The son of a grocer, Peter Yealands spent his formative years doing “all the stuff that Kiwi boys do: hard labour, fencing … essentially I sold my brawn for a couple of years.” From trading hay to building bridges and farming mussels and deer, Peter found himself pioneering many industries that are today considered New Zealand institutions – in fact, a number of his ventures were country firsts, naturally requiring a degree of innovation and creativity.
It’s this forward-thinking attitude that Peter brought to winemaking when he stumbled into the industry via a patch of Marlborough parkland.
“I got into winemaking in a funny way. I bought a block of land just on the outskirts of a little town here in Blenheim. It was a wasteland … I cleaned up the wilderness and made it into a terrific park-like setting. I didn’t really know what to put in the flat area; grapes were in vogue at that time in Marlborough, so I finally decided I’d put some vines in. I didn’t have a clue what to do or how to go about it, but I picked up from others and learnt along the way.”
Falling in love with the industry, Peter grew his empire from that small vineyard – which he still owns today – to a much larger estate in the upper valley of Marlborough, which he developed into a 300-hectare property that he eventually sold to another wine company.
Not wanting to leave the industry, Peter began eyeing land in Seaview, just outside of Seddon in the Awatere Valley. “I bought one farm and started developing that. It was rolling hill country, and in New Zealand at the time, there were no vineyards on rolling hills – they were all on flat land because we just didn’t have the techniques for developing vineyards on hill country.”
Never afraid of a challenge, Peter was determined to find a way to cultivate the land: he introduced a type of GPS system to the farm’s practices, allowing his team to control operations from the seat of a tractor. “That revolutionised large-scale planting of vineyards in New Zealand,” says Peter. “It’s what made the Awatere Valley the fastest growing horticulture region in New Zealand.”
From here, Peter purchased eight adjoining farms over six years – fifteen hundred hectares that now make up the Yealands estate. “Initially, we planted all sorts of varieties of grapes; new varieties that we’d never had on the South Island before. I was selling grapes on spot markets, to big companies. I didn’t have any interest in having a winery whatsoever, as I was a farmer first and foremost.”
But in 2007, he gave in to temptation and spent a year building the winery that stands today. Over the years, Yealands went on to carve out a niche in many different areas, including becoming the first New Zealand company to introduce wine in plastic bottles. Moving into areas that other wine companies was afraid to go also gave Peter the opportunity to strengthen the Yealands brand, which has today made his estate the sixth-largest producer in New Zealand. “We’ve received all of the accolades that we aspired to from day one. We’ve done very, very well and we’re not there yet.”
A FAMILY AFFAIR
“We live in the middle of the vineyard; always have,” says Peter, whose son has a house next door to Peter’s on the estate; his daughter is one of the company’s business development managers. We live right amongst the workshop, where all the tractors come and go, among the dust. I wouldn’t have it any other way.”
Being in the thick of it means that Peter enjoys an intimate relationship with the land. “There’s not a metre of this vineyard that I don’t know. I’ve developed most of it, and I’ve been truly connected. When I come back from travels, the first thing I do is drive around the vineyard and see what’s changed while I’ve been away. Even before I give my wife a cuddle, which annoys her!”

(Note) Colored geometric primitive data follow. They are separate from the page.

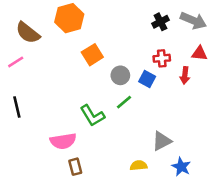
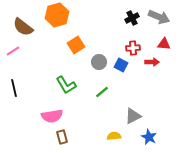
red arrow: (185, 75) -> (152, 62), turned -96
green line: (124, 102) -> (102, 92), moved
green L-shape: (92, 116) -> (66, 85), moved

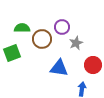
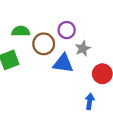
blue triangle: (59, 68) -> (63, 63), moved

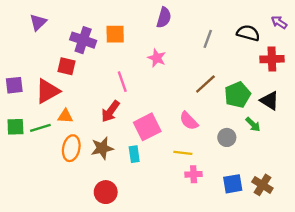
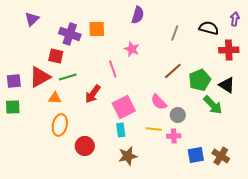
purple arrow: (279, 22) -> (235, 19), turned 64
pink line: (122, 82) -> (113, 69), moved
purple square: (14, 85) -> (14, 81), moved
green arrow: (253, 124) -> (213, 105), size x1.5
green line: (40, 128) -> (68, 77), moved
gray circle: (227, 137) -> (178, 115), moved
brown star: (102, 148) -> (128, 156), moved
cyan rectangle: (134, 154) -> (121, 130), moved
pink cross: (194, 174) -> (174, 136), moved
red circle: (106, 192) -> (85, 146), moved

Having such a deep connection with the land has also inspired Peter to try different, if not unconventional, growing techniques, including music therapy for the vines. “When I came up with that idea, my marketing manager said I was crazy! … But it has been proven that plants can pick up sound waves and sound waves come from noise and music … There’s absolutely no downside to it. At times I’ve got 240 or so people working in our vineyard. We’ve got eight speakers all waffling music around the vineyard. And the staff all love singing along to the music.”
SUSTAINABILITY & INNOVATION
“Well, sustainability is our ethos and everyone who works here is proud of that. We all think of ways and ideas to do things more sustainably,” says Peter. On the estate, this translates to using bio-diesel and hydrogen-generators in tractors, to having one of the largest solar operations in the country, alongside three wind generators.
“We’re also building an autonomous tractor that doesn’t need an operator on it. We’ve been working on that for about three years. Another thing we’ve been doing is we’re making bio-char out of our grape pulp, instead of putting it all in our compost.
I’m proud of what we’ve done. So it’s onward and upwards.”